(Page images and extracted text)
◇ ◇ ◇ ◇ ◇ ◇ ◇
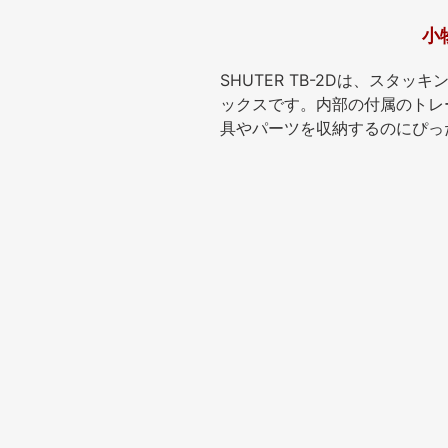
小
SHUTER TB-2Dは、スタ
ックスです。内部の付属のトレ
具やパーツを収納するのにぴっ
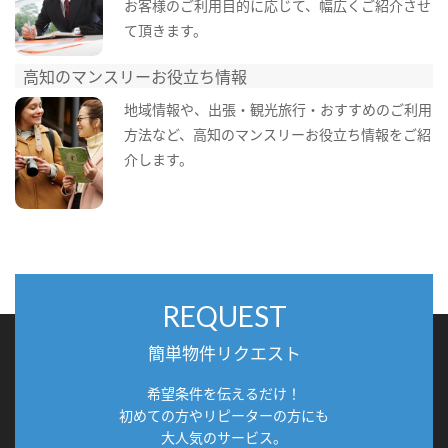
お客様のご利用目的に応じて、幅広くご紹介させ
て頂きます。
高知のマンスリーお役立ち情報
地域情報や、出張・観光旅行・おすすめのご利用
方法など、高知のマンスリーお役立ち情報をご紹
介します。
REQUEST
簡単物件リクエスト
希望条件を伝えるだけ！
初めての方やリピーターの方にも
大人気のサービス。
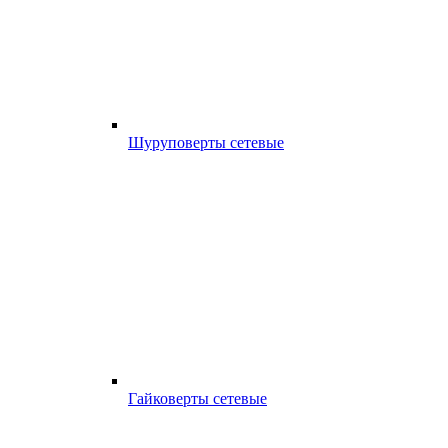
Шуруповерты сетевые
Гайковерты сетевые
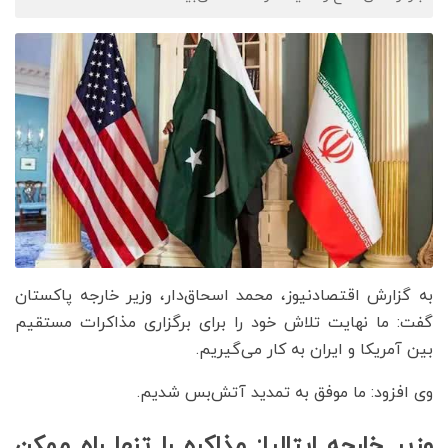
به گزارش اقتصادنیوز، محمد اسحاق‌دار، وزیر خارجه پاکستان
گفت: ما نهایت تلاش خود را برای برگزاری مذاکرات مستقیم
بین آمریکا و ایران به کار می‌گیریم.
وی افزود: ما موفق به تمدید آتش‌بس شدیم.
وزیر خارجه ایتالیا: مذاکره را تنها راه ممکن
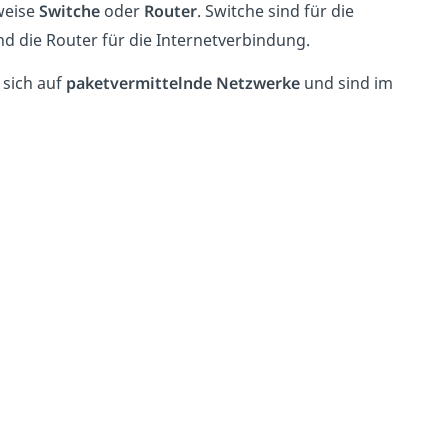
sweise
Switche
oder
Router
. Switche sind für die
d die Router für die Internetverbindung.
 sich auf
paketvermittelnde Netzwerke
und sind im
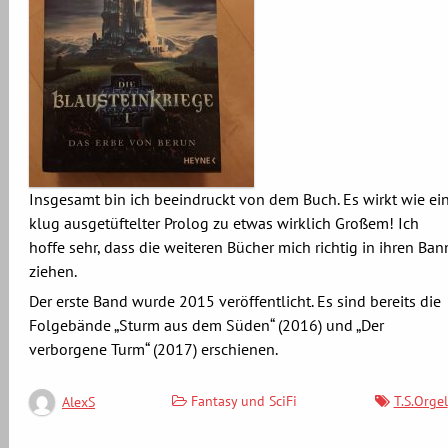
Insgesamt bin ich beeindruckt von dem Buch. Es wirkt wie ei
klug ausgetüftelter Prolog zu etwas wirklich Großem! Ich
hoffe sehr, dass die weiteren Bücher mich richtig in ihren Ban
ziehen.
Der erste Band wurde 2015 veröffentlicht. Es sind bereits die
Folgebände „Sturm aus dem Süden“ (2016) und „Der
verborgene Turm“ (2017) erschienen.
Fantasy und SciFi
T.S.Orgel
AlexS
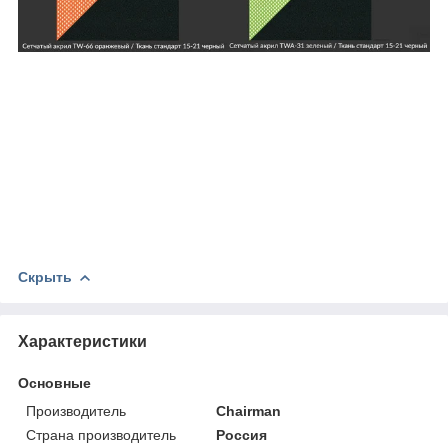
Скрыть
Характеристики
Основные
Производитель
Chairman
Страна производитель
Россия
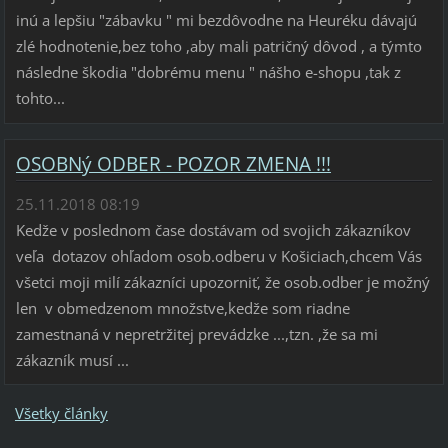
inú a lepšiu "zábavku " mi bezdôvodne na Heuréku dávajú
zlé hodnotenie,bez toho ,aby mali patričný dôvod , a týmto
následne škodia "dobrému menu " nášho e-shopu ,tak z
tohto...
OSOBNý ODBER - POZOR ZMENA !!!
25.11.2018 08:19
Kedže v poslednom čase dostávam od svojich zákazníkov
veľa dotazov ohľadom osob.odberu v Košiciach,chcem Vás
všetci moji milí zákazníci upozorniť, že osob.odber je možný
len v obmedzenom množstve,kedže som riadne
zamestnaná v nepretržitej prevádzke ...,tzn. ,že sa mi
zákazník musí ...
Všetky články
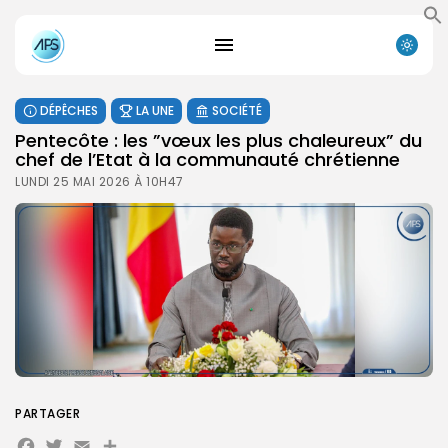
DÉPÊCHES
LA UNE
SOCIÉTÉ
Pentecôte : les ”vœux les plus chaleureux” du
chef de l’Etat à la communauté chrétienne
LUNDI 25 MAI 2026 À 10H47
PARTAGER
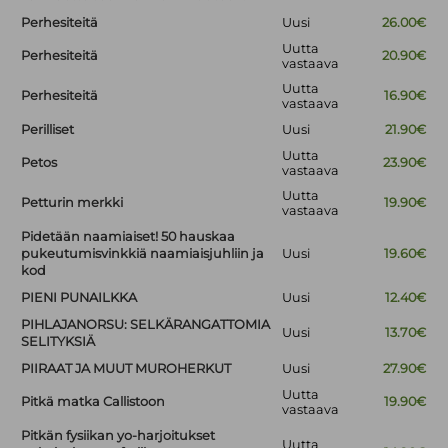
Perhesiteitä
Uusi
26.00€
Uutta
Perhesiteitä
20.90€
vastaava
Uutta
Perhesiteitä
16.90€
vastaava
Perilliset
Uusi
21.90€
Uutta
Petos
23.90€
vastaava
Uutta
Petturin merkki
19.90€
vastaava
Pidetään naamiaiset! 50 hauskaa
pukeutumisvinkkiä naamiaisjuhliin ja
Uusi
19.60€
kod
PIENI PUNAILKKA
Uusi
12.40€
PIHLAJANORSU: SELKÄRANGATTOMIA
Uusi
13.70€
SELITYKSIÄ
PIIRAAT JA MUUT MUROHERKUT
Uusi
27.90€
Uutta
Pitkä matka Callistoon
19.90€
vastaava
Pitkän fysiikan yo-harjoitukset
Uutta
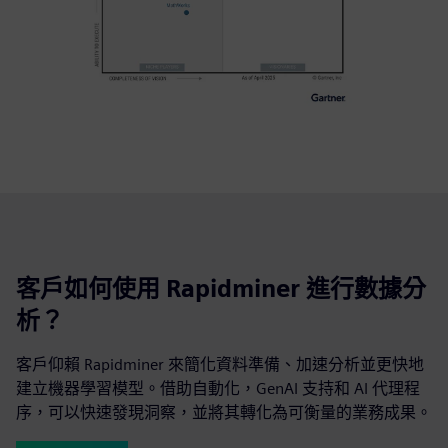
客戶如何使用 Rapidminer 進行數據分
析？
客戶仰賴 Rapidminer 來簡化資料準備、加速分析並更快地
建立機器學習模型。借助自動化，GenAI 支持和 AI 代理程
序，可以快速發現洞察，並將其轉化為可衡量的業務成果。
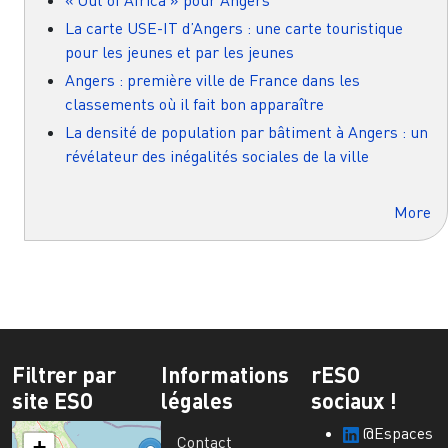
La carte USE-IT d’Angers : une carte touristique
pour les jeunes et par les jeunes
Angers : première ville de France dans les
classements où il fait bon apparaître
La densité de population par bâtiment à Angers : un
révélateur des inégalités sociales de la ville
More
Filtrer par
Informations
rESO
site ESO
légales
sociaux !
@Espaces
Contact
+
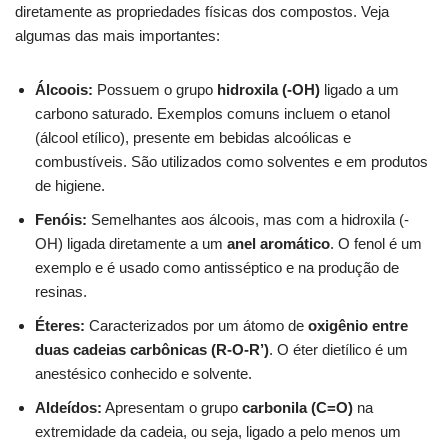
diretamente as propriedades físicas dos compostos. Veja
algumas das mais importantes:
Álcoois:
Possuem o grupo
hidroxila (-OH)
ligado a um
carbono saturado. Exemplos comuns incluem o etanol
(álcool etílico), presente em bebidas alcoólicas e
combustíveis. São utilizados como solventes e em produtos
de higiene.
Fenóis:
Semelhantes aos álcoois, mas com a hidroxila (-
OH) ligada diretamente a um
anel aromático
. O fenol é um
exemplo e é usado como antisséptico e na produção de
resinas.
Éteres:
Caracterizados por um átomo de
oxigênio entre
duas cadeias carbônicas (R-O-R’)
. O éter dietílico é um
anestésico conhecido e solvente.
Aldeídos:
Apresentam o grupo
carbonila (C=O)
na
extremidade da cadeia, ou seja, ligado a pelo menos um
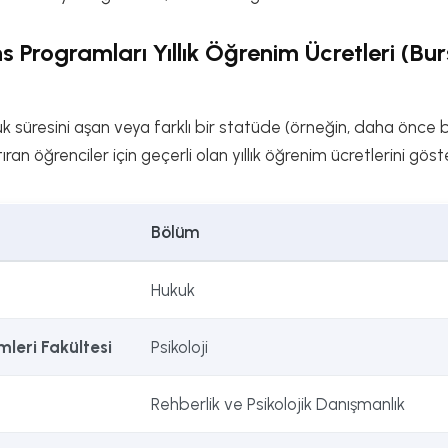
 Programları Yıllık Öğrenim Ücretleri (Bur
uk süresini aşan veya farklı bir statüde (örneğin, daha önce 
an öğrenciler için geçerli olan yıllık öğrenim ücretlerini gös
Bölüm
Hukuk
mleri Fakültesi
Psikoloji
Rehberlik ve Psikolojik Danışmanlık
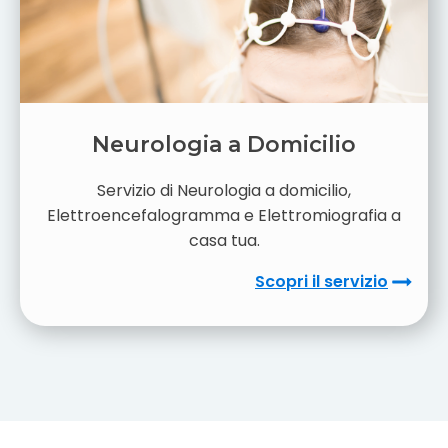
Neurologia a Domicilio
Servizio di Neurologia a domicilio,
Elettroencefalogramma e Elettromiografia a
casa tua.
Scopri il servizio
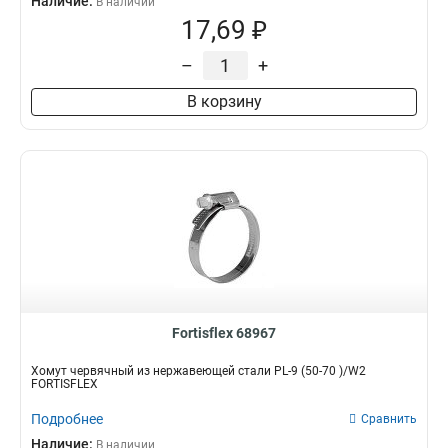
Наличие:
В наличии
17,69 ₽
–
+
В корзину
Fortisflex 68967
Хомут червячный из нержавеющей стали PL-9 (50-70 )/W2
FORTISFLEX
Подробнее
Сравнить
Наличие:
В наличии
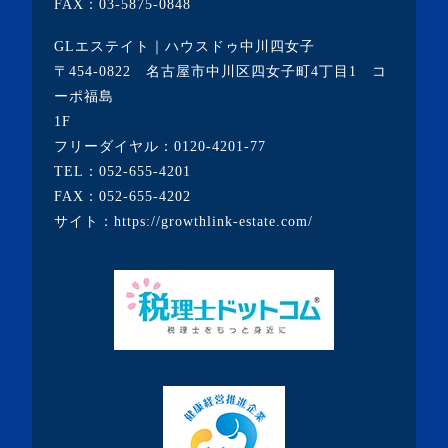
FAX：03-5875-0848
GLエステイト｜ハウスドゥ中川四女子
〒454-0822 名古屋市中川区四女子町4丁目1 コ
ーポ福島
1F
フリーダイヤル：
0120-4201-77
TEL：
052-655-4201
FAX：052-655-4202
サイト：
https://growthlink-estate.com/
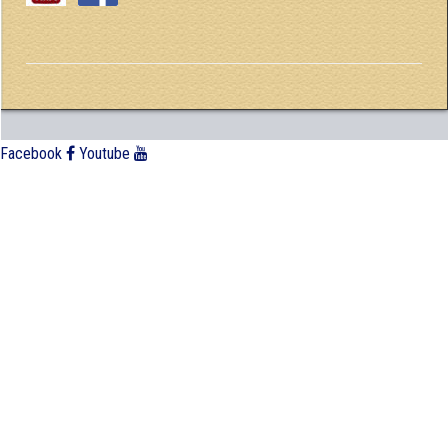
Facebook
Youtube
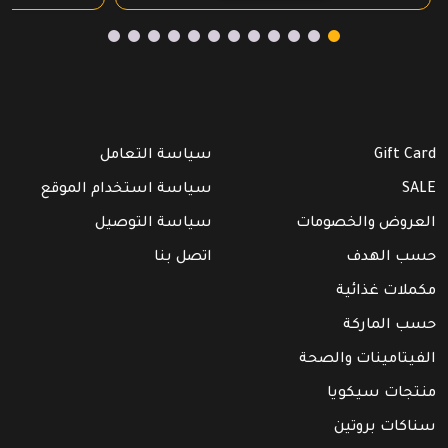
Gift Card
سياسة التعامل
SALE
سياسة استخدام الموقع
العروض والخصومات
سياسة التوصيل
حسب الهدف
اتصل بنا
مكملات غذائية
حسب الماركة
الفيتامينات والصحة
منتجات سيكويا
سناكات بروتين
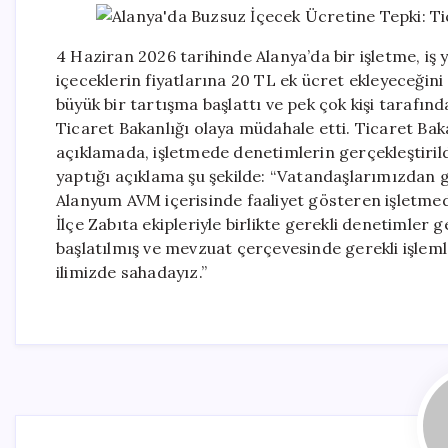
4 Haziran 2026 tarihinde Alanya’da bir işletme, iş y
içeceklerin fiyatlarına 20 TL ek ücret ekleyeceğin
büyük bir tartışma başlattı ve pek çok kişi tarafı
Ticaret Bakanlığı olaya müdahale etti. Ticaret Baka
açıklamada, işletmede denetimlerin gerçekleştirildiğ
yaptığı açıklama şu şekilde: “Vatandaşlarımızdan ge
Alanyum AVM içerisinde faaliyet gösteren işletmed
İlçe Zabıta ekipleriyle birlikte gerekli denetimler ge
başlatılmış ve mevzuat çerçevesinde gerekli işlemle
ilimizde sahadayız.”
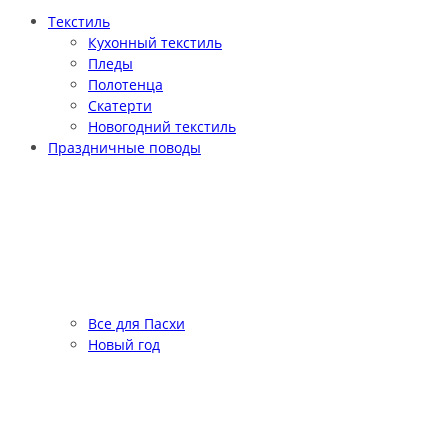
Текстиль
Кухонный текстиль
Пледы
Полотенца
Скатерти
Новогодний текстиль
Праздничные поводы
Все для Пасхи
Новый год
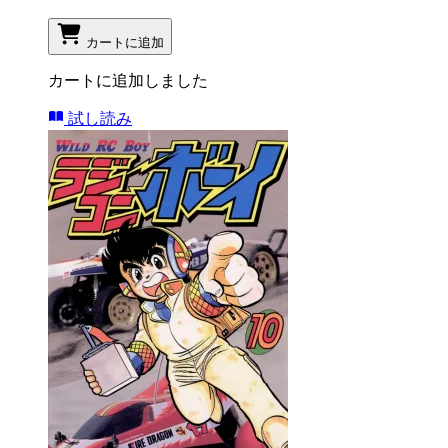
カートに追加
カートに追加しました
試し読み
◇ ◇ ◇ ◇ ◇ ◇ ◇
YOUR TASK: Reproduce the data exactly as it appears above. Pictures are to be left out.

RESPONSE AREA:
小
SHUTER TB-2Dは、スタ
ックスです。内部の付属のトレ
具やパーツを収納するのにぴっ
お客様のご利用目的に応じて、幅広くご紹介させ
て頂きます。
高知のマンスリーお役立ち情報
地域情報や、出張・観光旅行・おすすめのご利用
方法など、高知のマンスリーお役立ち情報をご紹
介します。
REQUEST
簡単物件リクエスト
希望条件を伝えるだけ！
初めての方やリピーターの方にも
大人気のサービス。
Шуруповерты сетевые
Гайковерты сетевые
به گزارش اقتصادنیوز، محمد اسحاق‌دار، وزیر خارجه پاکستان
گفت: ما نهایت تلاش خود را برای برگزاری مذاکرات مستقیم
بین آمریکا و ایران به کار می‌گیریم.
وی افزود: ما موفق به تمدید آتش‌بس شدیم.
وزیر خارجه ایتالیا: مذاکره را تنها راه ممکن
sweise
Switche
oder
Router
. Switche sind für die
d die Router für die Internetverbindung.
 sich auf
paketvermittelnde Netzwerke
und sind im
Insgesamt bin ich beeindruckt von dem Buch. Es wirkt wie ei
klug ausgetüftelter Prolog zu etwas wirklich Großem! Ich
hoffe sehr, dass die weiteren Bücher mich richtig in ihren Ban
ziehen.
Der erste Band wurde 2015 veröffentlicht. Es sind bereits die
Folgebände „Sturm aus dem Süden“ (2016) und „Der
verborgene Turm“ (2017) erschienen.
Fantasy und SciFi
T.S.Orgel
AlexS
Скрыть
Характеристики
Основные
Производитель
Chairman
Страна производитель
Россия
inú a lepšiu "zábavku " mi bezdôvodne na Heuréku dávajú
zlé hodnotenie,bez toho ,aby mali patričný dôvod , a týmto
následne škodia "dobrému menu " nášho e-shopu ,tak z
tohto...
OSOBNý ODBER - POZOR ZMENA !!!
25.11.2018 08:19
Kedže v poslednom čase dostávam od svojich zákazníkov
veľa dotazov ohľadom osob.odberu v Košiciach,chcem Vás
všetci moji milí zákazníci upozorniť, že osob.odber je možný
len v obmedzenom množstve,kedže som riadne
zamestnaná v nepretržitej prevádzke ...,tzn. ,že sa mi
zákazník musí ...
Všetky články
DÉPÊCHES
LA UNE
SOCIÉTÉ
Pentecôte : les ”vœux les plus chaleureux” du
chef de l’Etat à la communauté chrétienne
LUNDI 25 MAI 2026 À 10H47
PARTAGER
Perhesiteitä
Uusi
26.00€
Uutta
Perhesiteitä
20.90€
vastaava
Uutta
Perhesiteitä
16.90€
vastaava
Perilliset
Uusi
21.90€
Uutta
Petos
23.90€
vastaava
Uutta
Petturin merkki
19.90€
vastaava
Pidetään naamiaiset! 50 hauskaa
pukeutumisvinkkiä naamiaisjuhliin ja
Uusi
19.60€
kod
PIENI PUNAILKKA
Uusi
12.40€
PIHLAJANORSU: SELKÄRANGATTOMIA
Uusi
13.70€
SELITYKSIÄ
PIIRAAT JA MUUT MUROHERKUT
Uusi
27.90€
Uutta
Pitkä matka Callistoon
19.90€
vastaava
Pitkän fysiikan yo-harjoitukset
Uutta
客戶如何使用 Rapidminer 進行數據分
析？
客戶仰賴 Rapidminer 來簡化資料準備、加速分析並更快地
建立機器學習模型。借助自動化，GenAI 支持和 AI 代理程
序，可以快速發現洞察，並將其轉化為可衡量的業務成果。
La carte USE-IT d’Angers : une carte touristique
pour les jeunes et par les jeunes
Angers : première ville de France dans les
classements où il fait bon apparaître
La densité de population par bâtiment à Angers : un
révélateur des inégalités sociales de la ville
More
Filtrer par
Informations
rESO
site ESO
légales
sociaux !
@Espaces
Contact
+
diretamente as propriedades físicas dos compostos. Veja
algumas das mais importantes:
Álcoois:
Possuem o grupo
hidroxila (-OH)
ligado a um
carbono saturado. Exemplos comuns incluem o etanol
(álcool etílico), presente em bebidas alcoólicas e
combustíveis. São utilizados como solventes e em produtos
de higiene.
Fenóis:
Semelhantes aos álcoois, mas com a hidroxila (-
OH) ligada diretamente a um
anel aromático
. O fenol é um
exemplo e é usado como antisséptico e na produção de
resinas.
Éteres:
Caracterizados por um átomo de
oxigênio entre
duas cadeias carbônicas (R-O-R’)
. O éter dietílico é um
anestésico conhecido e solvente.
Aldeídos:
Apresentam o grupo
carbonila (C=O)
na
extremidade da cadeia, ou seja, ligado a pelo menos um
 Programları Yıllık Öğrenim Ücretleri (Bur
uk süresini aşan veya farklı bir statüde (örneğin, daha önce 
an öğrenciler için geçerli olan yıllık öğrenim ücretlerini gös
Bölüm
Hukuk
mleri Fakültesi
Psikoloji
Rehberlik ve Psikolojik Danışmanlık
Neurologia a Domicilio
Servizio di Neurologia a domicilio,
Elettroencefalogramma e Elettromiografia a
casa tua.
Scopri il servizio
Наличие:
В наличии
17,69 ₽
–
+
В корзину
Fortisflex 68967
Хомут червячный из нержавеющей стали PL-9 (50-70 )/W2
FORTISFLEX
Подробнее
Сравнить
Наличие:
В наличии
FAX：03-5875-0848
GLエステイト｜ハウスドゥ中川四女子
〒454-0822 名古屋市中川区四女子町4丁目1 コ
ーポ福島
1F
フリーダイヤル：
0120-4201-77
TEL：
052-655-4201
FAX：052-655-4202
サイト：
https://growthlink-estate.com/
Facebook
Youtube
Gift Card
سياسة التعامل
SALE
سياسة استخدام الموقع
العروض والخصومات
سياسة التوصيل
حسب الهدف
اتصل بنا
مكملات غذائية
حسب الماركة
الفيتامينات والصحة
منتجات سيكويا
سناكات بروتين
4 Haziran 2026 tarihinde Alanya’da bir işletme, iş y
içeceklerin fiyatlarına 20 TL ek ücret ekleyeceğin
büyük bir tartışma başlattı ve pek çok kişi tarafı
Ticaret Bakanlığı olaya müdahale etti. Ticaret Baka
açıklamada, işletmede denetimlerin gerçekleştirildiğ
yaptığı açıklama şu şekilde: “Vatandaşlarımızdan ge
Alanyum AVM içerisinde faaliyet gösteren işletmed
İlçe Zabıta ekipleriyle birlikte gerekli denetimler ge
başlatılmış ve mevzuat çerçevesinde gerekli işlemle
ilimizde sahadayız.”
Текстиль
Кухонный текстиль
Пледы
Полотенца
Скатерти
Новогодний текстиль
Праздничные поводы
Все для Пасхи
Новый год
カートに追加
カートに追加しました
試し読み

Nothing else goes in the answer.